Çoğu zaman sadik talebelerimizden bazıları beni Mekke, Medine, Mısır, Rum diyarları gibi uzak beldelerde gördüklerini söylüyorlar.
Bu görüşmenin rüyada olduğu gibi, uyanık halde de gerçekleştiğine yemin ediyorlar. Halbuki ben, onların gördüğü yerlerin çoğuna cisim olarak gitmiş değilim.
Onlar beni çok samimi olarak sevdiklerinden yanlarında hayal edebiliyorlar. Ben bundan onların sadâkatını ve bana olan sevgi derecelerini öğreniyordum.”9
Kalbin mahzun olup boynun bükük olması ve niyetteki samimiyet Allah’ın rahmetini çeken en güzel sebeplerdendir.
Allah Teala isteğinde samimi olmayan, ciddi olarak yalvarmayan, gafil kulların duasını işitir ama kabul etmez.
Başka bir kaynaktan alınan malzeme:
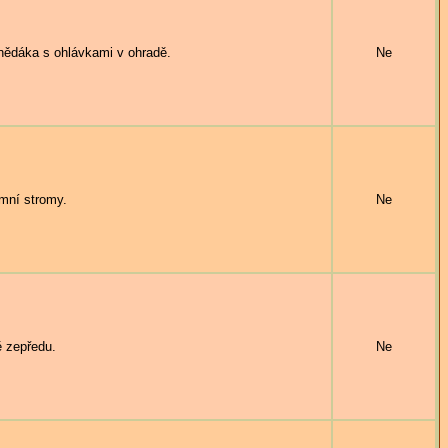
ědáka s ohlávkami v ohradě.
Ne
mní stromy.
Ne
 zepředu.
Ne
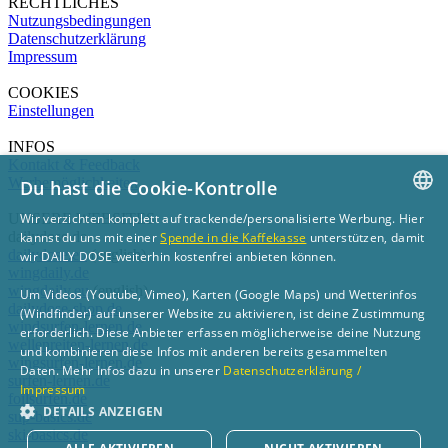
RECHTLICHES
Nutzungsbedingungen
Datenschutzerklärung
Impressum
COOKIES
Einstellungen
INFOS
Kontakt & Feedback
Werbemöglichkeiten
Du hast die Cookie-Kontrolle
Wir verzichten komplett auf trackende/personalisierte Werbung. Hier
UNSERE WEBSITES
GERMAN
dailydose.de
kannst du uns mit einer
Spende in die Kaffekasse
unterstützen, damit
dailydose.eu
(english)
wir DAILY DOSE weiterhin kostenfrei anbieten können.
ENGLISH
wingdaily.de
wingdaily.eu
(english)
Um Videos (Youtube, Vimeo), Karten (Google Maps) und Wetterinfos
dailydose-shop.de
(Windfinder) auf unserer Website zu aktivieren, ist deine Zustimmung
windsurfen-lernen.de
erforderlich. Diese Anbieter erfassen möglicherweise deine Nutzung
wellenreiten-lernen.de
und kombinieren diese Infos mit anderen bereits gesammelten
wingsurfen-lernen.de
Daten. Mehr Infos dazu in unserer
Datenschutzerklärung /
surfen-lernen.de
Impressum
foilsurfen.de
DETAILS ANZEIGEN
sup-basics.de
ski-basics.de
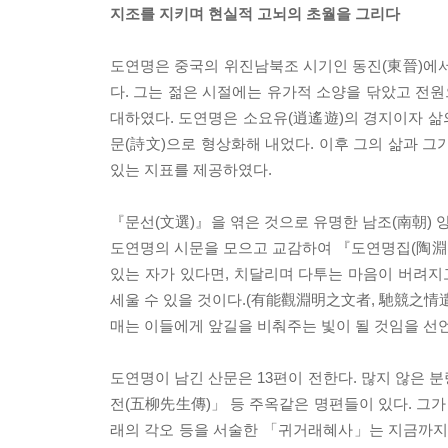
지조를 지키며 현실적 고뇌의 초월을 그리다
도연명은 중국의 위진남북조 시기인 동진(東晉)에서
다. 그는 젊은 시절에는 유가적 소양을 닦았고 전원
대하였다. 도연명은 소요유(逍遙遊)의 경지이자 삶
문(詩文)으로 형상화해 내었다. 이후 그의 삶과 그
있는 지표를 제공하였다.
『문선(文選)』을 엮은 것으로 유명한 남조(南朝) 양(
도연명의 시문을 모으고 교감하여 『도연명집(陶淵明
있는 자가 있다면, 치달리며 다투는 마음이 버려지
세울 수 있을 것이다.(有能觀淵明之文者, 馳競之情遣
매는 이들에게 앞길을 비춰주는 빛이 될 것임을 선
도연명이 남긴 산문은 13편이 전한다. 많지 않은
전(五柳先生傳)」 등 주옥같은 명편들이 있다. 그가
래의 각오 등을 서술한 「귀거래혜사」는 지금까지 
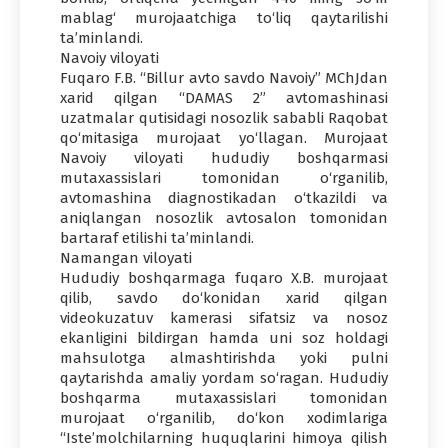
mablag‘ murojaatchiga to‘liq qaytarilishi
ta’minlandi.
Navoiy viloyati
Fuqaro F.B. “Billur avto savdo Navoiy” MChJdan
xarid qilgan “DAMAS 2” avtomashinasi
uzatmalar qutisidagi nosozlik sababli Raqobat
qo‘mitasiga murojaat yo‘llagan. Murojaat
Navoiy viloyati hududiy boshqarmasi
mutaxassislari tomonidan o‘rganilib,
avtomashina diagnostikadan o‘tkazildi va
aniqlangan nosozlik avtosalon tomonidan
bartaraf etilishi ta’minlandi.
Namangan viloyati
Hududiy boshqarmaga fuqaro X.B. murojaat
qilib, savdo do‘konidan xarid qilgan
videokuzatuv kamerasi sifatsiz va nosoz
ekanligini bildirgan hamda uni soz holdagi
mahsulotga almashtirishda yoki pulni
qaytarishda amaliy yordam so‘ragan. Hududiy
boshqarma mutaxassislari tomonidan
murojaat o‘rganilib, do‘kon xodimlariga
“Iste’molchilarning huquqlarini himoya qilish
Arzu ve isteğinde samimi ve sabırlı olan kimsenin eli de boş döndürmez.
Şah-ı Nakşibend (k.s) Hazretlerine tanıdıklardan bir kimsenin hasta olduğu bu yüzden, kendisinden teveccüh ve himmetlerini arzu ettiği söylenince şunu hatırlattılar:
“Hasta olan kimseye teveccüh edilmesi ve ihtiyacının giderilmesi için, öncelikle hastanın isteğinde ihlaslı olması ve hastalığını kabul ederek samimiyetle şifa istemesi gerekir. Bundan sonra kendisine yönelme olur.”10
Kaynakça
- Buhari, Rikak, 38; Ibnu Mace, Fiten, 16; Ahmed, Müsned, VI, 256
- Razi, Mefatihu’l-Gayb, XXI, 90-91
- Kaynaklarıyla Tasavvuf
- Bakara/207
- Ahmed Siddki, Şah-ı Nakşibend, 119. (Semerkand, 2001)
- Cürcani, Tarifat, 278
- Buhari, ilim, 13; Müslim, Zekat, 100.
- Ebu Nuaym, Delailü’n-Nübeve, II, 579; ibnu Hacer, el-Isabe, III, 9-10; Münavi, el-Kevakibü’d-Dürriyye, I, 61; Kandehlevi, Hayatu’s-Sahabe, N, 243.
- Şarani, el-Envaru’l-Kudsiyye, I, 196-197. 919 Ahmet Siddiki, Şah-ı Nakşibend, 122.
- Ahmet Siddiki, Şah-ı Nakşibend, 122.